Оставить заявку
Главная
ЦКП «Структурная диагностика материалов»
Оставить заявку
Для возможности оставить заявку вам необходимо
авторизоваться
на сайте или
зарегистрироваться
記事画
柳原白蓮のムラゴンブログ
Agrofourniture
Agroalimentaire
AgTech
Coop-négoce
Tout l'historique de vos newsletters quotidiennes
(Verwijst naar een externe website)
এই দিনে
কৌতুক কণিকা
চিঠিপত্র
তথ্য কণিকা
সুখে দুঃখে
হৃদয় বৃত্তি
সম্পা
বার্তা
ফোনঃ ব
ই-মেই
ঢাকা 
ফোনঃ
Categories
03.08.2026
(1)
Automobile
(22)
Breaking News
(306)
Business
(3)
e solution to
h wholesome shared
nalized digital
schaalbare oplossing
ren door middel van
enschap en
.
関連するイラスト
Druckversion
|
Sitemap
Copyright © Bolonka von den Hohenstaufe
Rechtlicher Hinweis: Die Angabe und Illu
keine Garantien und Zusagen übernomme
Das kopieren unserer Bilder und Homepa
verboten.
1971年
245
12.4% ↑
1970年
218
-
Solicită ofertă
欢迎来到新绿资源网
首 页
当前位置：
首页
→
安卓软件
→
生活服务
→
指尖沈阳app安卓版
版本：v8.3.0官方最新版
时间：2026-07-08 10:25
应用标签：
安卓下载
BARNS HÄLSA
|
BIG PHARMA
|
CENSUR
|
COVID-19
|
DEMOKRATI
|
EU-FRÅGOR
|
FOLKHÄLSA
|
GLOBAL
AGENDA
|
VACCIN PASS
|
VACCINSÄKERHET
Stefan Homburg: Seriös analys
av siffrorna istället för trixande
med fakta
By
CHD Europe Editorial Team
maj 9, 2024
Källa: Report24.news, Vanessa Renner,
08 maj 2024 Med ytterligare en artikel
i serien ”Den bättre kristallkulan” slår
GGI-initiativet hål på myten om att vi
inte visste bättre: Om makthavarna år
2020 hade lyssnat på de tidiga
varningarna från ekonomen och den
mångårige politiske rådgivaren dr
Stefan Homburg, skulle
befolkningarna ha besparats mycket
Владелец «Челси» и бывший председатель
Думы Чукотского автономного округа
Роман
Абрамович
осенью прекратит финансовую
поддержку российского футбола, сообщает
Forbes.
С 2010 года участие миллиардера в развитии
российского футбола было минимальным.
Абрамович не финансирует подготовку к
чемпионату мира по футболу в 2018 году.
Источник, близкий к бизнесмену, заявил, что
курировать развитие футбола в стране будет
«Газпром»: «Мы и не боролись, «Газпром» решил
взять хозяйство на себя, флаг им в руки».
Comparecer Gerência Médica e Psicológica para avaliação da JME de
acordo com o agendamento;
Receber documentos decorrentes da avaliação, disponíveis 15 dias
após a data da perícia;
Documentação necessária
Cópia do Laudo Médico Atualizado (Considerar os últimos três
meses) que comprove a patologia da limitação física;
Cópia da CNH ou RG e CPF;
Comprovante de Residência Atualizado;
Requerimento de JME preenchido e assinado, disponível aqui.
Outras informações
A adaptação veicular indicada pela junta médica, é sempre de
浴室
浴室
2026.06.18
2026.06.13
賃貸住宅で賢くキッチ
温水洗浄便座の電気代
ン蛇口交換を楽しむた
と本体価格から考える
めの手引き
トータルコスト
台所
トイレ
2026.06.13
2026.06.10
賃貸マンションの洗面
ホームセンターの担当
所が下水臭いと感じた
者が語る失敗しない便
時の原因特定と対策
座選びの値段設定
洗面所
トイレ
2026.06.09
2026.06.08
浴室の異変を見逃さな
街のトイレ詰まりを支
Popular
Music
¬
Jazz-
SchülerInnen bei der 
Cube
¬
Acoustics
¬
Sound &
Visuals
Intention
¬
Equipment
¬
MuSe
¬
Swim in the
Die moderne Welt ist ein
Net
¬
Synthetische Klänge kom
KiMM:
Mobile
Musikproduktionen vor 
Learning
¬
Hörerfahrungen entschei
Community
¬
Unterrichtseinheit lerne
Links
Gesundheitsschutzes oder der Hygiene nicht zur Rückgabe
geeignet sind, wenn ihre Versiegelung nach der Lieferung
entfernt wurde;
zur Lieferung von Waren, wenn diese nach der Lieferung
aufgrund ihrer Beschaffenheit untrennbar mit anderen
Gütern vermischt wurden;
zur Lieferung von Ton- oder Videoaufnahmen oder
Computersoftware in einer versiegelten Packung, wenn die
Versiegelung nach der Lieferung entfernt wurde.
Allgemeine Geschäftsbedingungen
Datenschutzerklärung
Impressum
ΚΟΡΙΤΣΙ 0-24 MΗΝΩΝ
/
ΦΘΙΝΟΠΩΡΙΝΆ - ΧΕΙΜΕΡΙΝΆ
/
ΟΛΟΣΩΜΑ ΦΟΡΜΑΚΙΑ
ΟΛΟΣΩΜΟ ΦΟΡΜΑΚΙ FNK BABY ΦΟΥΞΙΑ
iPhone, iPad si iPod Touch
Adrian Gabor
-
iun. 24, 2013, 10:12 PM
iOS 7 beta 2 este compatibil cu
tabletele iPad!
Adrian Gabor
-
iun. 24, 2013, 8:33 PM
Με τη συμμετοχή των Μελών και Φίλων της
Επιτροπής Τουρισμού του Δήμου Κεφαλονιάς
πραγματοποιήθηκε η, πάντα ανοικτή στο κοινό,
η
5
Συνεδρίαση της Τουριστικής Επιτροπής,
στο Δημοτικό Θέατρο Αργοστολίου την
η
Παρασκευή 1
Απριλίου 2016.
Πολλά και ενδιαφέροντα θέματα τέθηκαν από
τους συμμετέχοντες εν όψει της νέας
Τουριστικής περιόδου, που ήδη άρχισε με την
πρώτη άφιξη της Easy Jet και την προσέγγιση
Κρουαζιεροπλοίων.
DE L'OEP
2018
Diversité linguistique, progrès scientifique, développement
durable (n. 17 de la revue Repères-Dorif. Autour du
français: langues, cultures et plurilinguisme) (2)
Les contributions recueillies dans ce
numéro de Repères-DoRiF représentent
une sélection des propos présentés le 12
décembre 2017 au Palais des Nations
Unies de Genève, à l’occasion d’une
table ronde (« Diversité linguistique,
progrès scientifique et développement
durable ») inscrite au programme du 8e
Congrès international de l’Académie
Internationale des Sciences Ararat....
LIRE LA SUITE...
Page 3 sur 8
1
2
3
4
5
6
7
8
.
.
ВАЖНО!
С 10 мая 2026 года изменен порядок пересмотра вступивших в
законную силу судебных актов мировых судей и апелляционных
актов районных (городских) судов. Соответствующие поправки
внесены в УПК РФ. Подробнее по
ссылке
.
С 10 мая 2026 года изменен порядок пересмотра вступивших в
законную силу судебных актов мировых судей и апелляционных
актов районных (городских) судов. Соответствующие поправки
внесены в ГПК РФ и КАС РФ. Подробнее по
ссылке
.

# # # # # # #

• [Description of the task]: Each line of the data that contains "Τουριστικής" belongs in the answer.

• [Solution]:
Συνεδρίαση της Τουριστικής Επιτροπής,
Τουριστικής περιόδου, που ήδη άρχισε με την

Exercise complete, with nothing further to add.